Nothing may be left out or changed. Print every entry.

DATA LISTING section start

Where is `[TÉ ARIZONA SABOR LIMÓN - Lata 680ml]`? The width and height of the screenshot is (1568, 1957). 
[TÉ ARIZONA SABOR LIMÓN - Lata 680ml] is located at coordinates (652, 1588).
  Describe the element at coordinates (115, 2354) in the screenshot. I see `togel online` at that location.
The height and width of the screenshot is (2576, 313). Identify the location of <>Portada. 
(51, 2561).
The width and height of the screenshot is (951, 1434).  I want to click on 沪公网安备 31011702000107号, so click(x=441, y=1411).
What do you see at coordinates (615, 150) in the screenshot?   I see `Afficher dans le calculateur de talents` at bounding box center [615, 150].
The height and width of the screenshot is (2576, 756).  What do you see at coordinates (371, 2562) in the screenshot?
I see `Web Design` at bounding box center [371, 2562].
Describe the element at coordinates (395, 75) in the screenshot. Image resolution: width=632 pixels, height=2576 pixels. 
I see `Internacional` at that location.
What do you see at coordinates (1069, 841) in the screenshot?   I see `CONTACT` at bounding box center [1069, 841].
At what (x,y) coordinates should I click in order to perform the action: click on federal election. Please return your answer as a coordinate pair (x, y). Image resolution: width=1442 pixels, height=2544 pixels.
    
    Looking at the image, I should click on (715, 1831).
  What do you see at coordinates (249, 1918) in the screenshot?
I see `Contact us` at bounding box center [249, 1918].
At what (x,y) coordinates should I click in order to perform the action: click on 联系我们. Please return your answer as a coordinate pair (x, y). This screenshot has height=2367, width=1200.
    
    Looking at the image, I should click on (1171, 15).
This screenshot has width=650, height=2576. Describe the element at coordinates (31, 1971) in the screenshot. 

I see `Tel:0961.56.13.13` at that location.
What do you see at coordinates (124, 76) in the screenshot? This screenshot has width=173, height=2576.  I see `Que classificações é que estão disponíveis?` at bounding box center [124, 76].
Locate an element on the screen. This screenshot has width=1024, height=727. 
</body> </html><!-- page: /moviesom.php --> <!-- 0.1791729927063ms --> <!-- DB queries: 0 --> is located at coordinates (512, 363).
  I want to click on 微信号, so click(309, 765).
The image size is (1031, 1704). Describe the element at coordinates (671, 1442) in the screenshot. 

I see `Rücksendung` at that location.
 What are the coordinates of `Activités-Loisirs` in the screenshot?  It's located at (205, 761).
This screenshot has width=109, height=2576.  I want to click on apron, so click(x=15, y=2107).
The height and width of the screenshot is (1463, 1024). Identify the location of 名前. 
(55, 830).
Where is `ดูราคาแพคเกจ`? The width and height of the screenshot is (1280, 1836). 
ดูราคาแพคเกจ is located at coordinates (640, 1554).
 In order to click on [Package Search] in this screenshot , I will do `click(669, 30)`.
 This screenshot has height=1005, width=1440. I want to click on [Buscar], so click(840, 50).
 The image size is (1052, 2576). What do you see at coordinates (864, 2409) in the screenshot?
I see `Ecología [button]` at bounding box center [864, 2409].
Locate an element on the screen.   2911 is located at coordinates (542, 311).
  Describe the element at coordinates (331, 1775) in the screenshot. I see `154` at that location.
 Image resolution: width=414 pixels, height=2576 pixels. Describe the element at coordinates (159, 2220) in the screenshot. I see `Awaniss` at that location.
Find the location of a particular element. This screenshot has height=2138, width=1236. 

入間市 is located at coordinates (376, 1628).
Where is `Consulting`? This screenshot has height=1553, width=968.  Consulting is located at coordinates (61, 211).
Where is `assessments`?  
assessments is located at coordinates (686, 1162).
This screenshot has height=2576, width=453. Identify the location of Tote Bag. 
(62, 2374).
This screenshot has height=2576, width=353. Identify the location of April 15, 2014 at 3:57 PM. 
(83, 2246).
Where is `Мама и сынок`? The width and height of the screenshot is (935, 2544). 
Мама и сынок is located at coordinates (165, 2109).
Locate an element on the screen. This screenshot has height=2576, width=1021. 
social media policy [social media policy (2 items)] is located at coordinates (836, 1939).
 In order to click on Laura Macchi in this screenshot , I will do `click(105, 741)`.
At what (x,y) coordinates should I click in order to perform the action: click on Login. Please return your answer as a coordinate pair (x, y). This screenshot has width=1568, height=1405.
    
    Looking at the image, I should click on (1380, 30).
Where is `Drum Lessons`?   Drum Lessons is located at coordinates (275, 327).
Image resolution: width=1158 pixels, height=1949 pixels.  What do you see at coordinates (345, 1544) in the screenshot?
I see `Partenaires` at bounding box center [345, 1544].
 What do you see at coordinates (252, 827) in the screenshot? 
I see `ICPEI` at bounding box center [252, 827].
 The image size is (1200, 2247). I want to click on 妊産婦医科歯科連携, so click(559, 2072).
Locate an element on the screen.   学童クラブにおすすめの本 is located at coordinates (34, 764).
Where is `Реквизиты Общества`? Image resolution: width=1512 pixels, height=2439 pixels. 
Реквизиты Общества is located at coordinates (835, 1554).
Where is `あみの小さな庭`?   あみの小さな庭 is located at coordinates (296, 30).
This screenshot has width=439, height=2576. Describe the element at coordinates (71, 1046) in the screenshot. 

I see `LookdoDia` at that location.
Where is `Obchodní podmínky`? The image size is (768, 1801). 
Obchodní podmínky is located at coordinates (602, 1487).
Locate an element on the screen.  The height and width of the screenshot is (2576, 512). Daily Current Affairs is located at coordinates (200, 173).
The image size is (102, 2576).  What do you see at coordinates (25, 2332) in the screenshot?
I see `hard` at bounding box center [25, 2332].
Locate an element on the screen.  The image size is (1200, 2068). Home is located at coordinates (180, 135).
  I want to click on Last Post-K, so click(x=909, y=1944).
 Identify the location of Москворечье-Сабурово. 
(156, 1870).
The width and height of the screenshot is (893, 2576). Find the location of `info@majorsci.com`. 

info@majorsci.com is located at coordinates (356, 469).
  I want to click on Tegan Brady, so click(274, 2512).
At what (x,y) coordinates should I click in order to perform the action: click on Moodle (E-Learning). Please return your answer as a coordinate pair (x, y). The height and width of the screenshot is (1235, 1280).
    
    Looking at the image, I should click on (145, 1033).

DATA LISTING section end

» RESULT OF THIS TASK
Where is `[TÉ ARIZONA SABOR LIMÓN - Lata 680ml]`? The width and height of the screenshot is (1568, 1957). 
[TÉ ARIZONA SABOR LIMÓN - Lata 680ml] is located at coordinates (652, 1588).
  Describe the element at coordinates (115, 2354) in the screenshot. I see `togel online` at that location.
The height and width of the screenshot is (2576, 313). Identify the location of <>Portada. 
(51, 2561).
The width and height of the screenshot is (951, 1434).  I want to click on 沪公网安备 31011702000107号, so click(x=441, y=1411).
What do you see at coordinates (615, 150) in the screenshot?   I see `Afficher dans le calculateur de talents` at bounding box center [615, 150].
The height and width of the screenshot is (2576, 756).  What do you see at coordinates (371, 2562) in the screenshot?
I see `Web Design` at bounding box center [371, 2562].
Describe the element at coordinates (395, 75) in the screenshot. Image resolution: width=632 pixels, height=2576 pixels. 
I see `Internacional` at that location.
What do you see at coordinates (1069, 841) in the screenshot?   I see `CONTACT` at bounding box center [1069, 841].
At what (x,y) coordinates should I click in order to perform the action: click on federal election. Please return your answer as a coordinate pair (x, y). Image resolution: width=1442 pixels, height=2544 pixels.
    
    Looking at the image, I should click on (715, 1831).
  What do you see at coordinates (249, 1918) in the screenshot?
I see `Contact us` at bounding box center [249, 1918].
At what (x,y) coordinates should I click in order to perform the action: click on 联系我们. Please return your answer as a coordinate pair (x, y). This screenshot has height=2367, width=1200.
    
    Looking at the image, I should click on (1171, 15).
This screenshot has width=650, height=2576. Describe the element at coordinates (31, 1971) in the screenshot. 

I see `Tel:0961.56.13.13` at that location.
What do you see at coordinates (124, 76) in the screenshot? This screenshot has width=173, height=2576.  I see `Que classificações é que estão disponíveis?` at bounding box center [124, 76].
Locate an element on the screen. This screenshot has width=1024, height=727. 
</body> </html><!-- page: /moviesom.php --> <!-- 0.1791729927063ms --> <!-- DB queries: 0 --> is located at coordinates (512, 363).
  I want to click on 微信号, so click(309, 765).
The image size is (1031, 1704). Describe the element at coordinates (671, 1442) in the screenshot. 

I see `Rücksendung` at that location.
 What are the coordinates of `Activités-Loisirs` in the screenshot?  It's located at (205, 761).
This screenshot has width=109, height=2576.  I want to click on apron, so click(x=15, y=2107).
The height and width of the screenshot is (1463, 1024). Identify the location of 名前. 
(55, 830).
Where is `ดูราคาแพคเกจ`? The width and height of the screenshot is (1280, 1836). 
ดูราคาแพคเกจ is located at coordinates (640, 1554).
 In order to click on [Package Search] in this screenshot , I will do `click(669, 30)`.
 This screenshot has height=1005, width=1440. I want to click on [Buscar], so click(840, 50).
 The image size is (1052, 2576). What do you see at coordinates (864, 2409) in the screenshot?
I see `Ecología [button]` at bounding box center [864, 2409].
Locate an element on the screen.   2911 is located at coordinates (542, 311).
  Describe the element at coordinates (331, 1775) in the screenshot. I see `154` at that location.
 Image resolution: width=414 pixels, height=2576 pixels. Describe the element at coordinates (159, 2220) in the screenshot. I see `Awaniss` at that location.
Find the location of a particular element. This screenshot has height=2138, width=1236. 

入間市 is located at coordinates (376, 1628).
Where is `Consulting`? This screenshot has height=1553, width=968.  Consulting is located at coordinates (61, 211).
Where is `assessments`?  
assessments is located at coordinates (686, 1162).
This screenshot has height=2576, width=453. Identify the location of Tote Bag. 
(62, 2374).
This screenshot has height=2576, width=353. Identify the location of April 15, 2014 at 3:57 PM. 
(83, 2246).
Where is `Мама и сынок`? The width and height of the screenshot is (935, 2544). 
Мама и сынок is located at coordinates (165, 2109).
Locate an element on the screen. This screenshot has height=2576, width=1021. 
social media policy [social media policy (2 items)] is located at coordinates (836, 1939).
 In order to click on Laura Macchi in this screenshot , I will do `click(105, 741)`.
At what (x,y) coordinates should I click in order to perform the action: click on Login. Please return your answer as a coordinate pair (x, y). This screenshot has width=1568, height=1405.
    
    Looking at the image, I should click on (1380, 30).
Where is `Drum Lessons`?   Drum Lessons is located at coordinates (275, 327).
Image resolution: width=1158 pixels, height=1949 pixels.  What do you see at coordinates (345, 1544) in the screenshot?
I see `Partenaires` at bounding box center [345, 1544].
 What do you see at coordinates (252, 827) in the screenshot? 
I see `ICPEI` at bounding box center [252, 827].
 The image size is (1200, 2247). I want to click on 妊産婦医科歯科連携, so click(559, 2072).
Locate an element on the screen.   学童クラブにおすすめの本 is located at coordinates (34, 764).
Where is `Реквизиты Общества`? Image resolution: width=1512 pixels, height=2439 pixels. 
Реквизиты Общества is located at coordinates (835, 1554).
Where is `あみの小さな庭`?   あみの小さな庭 is located at coordinates (296, 30).
This screenshot has width=439, height=2576. Describe the element at coordinates (71, 1046) in the screenshot. 

I see `LookdoDia` at that location.
Where is `Obchodní podmínky`? The image size is (768, 1801). 
Obchodní podmínky is located at coordinates (602, 1487).
Locate an element on the screen.  The height and width of the screenshot is (2576, 512). Daily Current Affairs is located at coordinates (200, 173).
The image size is (102, 2576).  What do you see at coordinates (25, 2332) in the screenshot?
I see `hard` at bounding box center [25, 2332].
Locate an element on the screen.  The image size is (1200, 2068). Home is located at coordinates (180, 135).
  I want to click on Last Post-K, so click(x=909, y=1944).
 Identify the location of Москворечье-Сабурово. 
(156, 1870).
The width and height of the screenshot is (893, 2576). Find the location of `info@majorsci.com`. 

info@majorsci.com is located at coordinates (356, 469).
  I want to click on Tegan Brady, so click(274, 2512).
At what (x,y) coordinates should I click in order to perform the action: click on Moodle (E-Learning). Please return your answer as a coordinate pair (x, y). The height and width of the screenshot is (1235, 1280).
    
    Looking at the image, I should click on (145, 1033).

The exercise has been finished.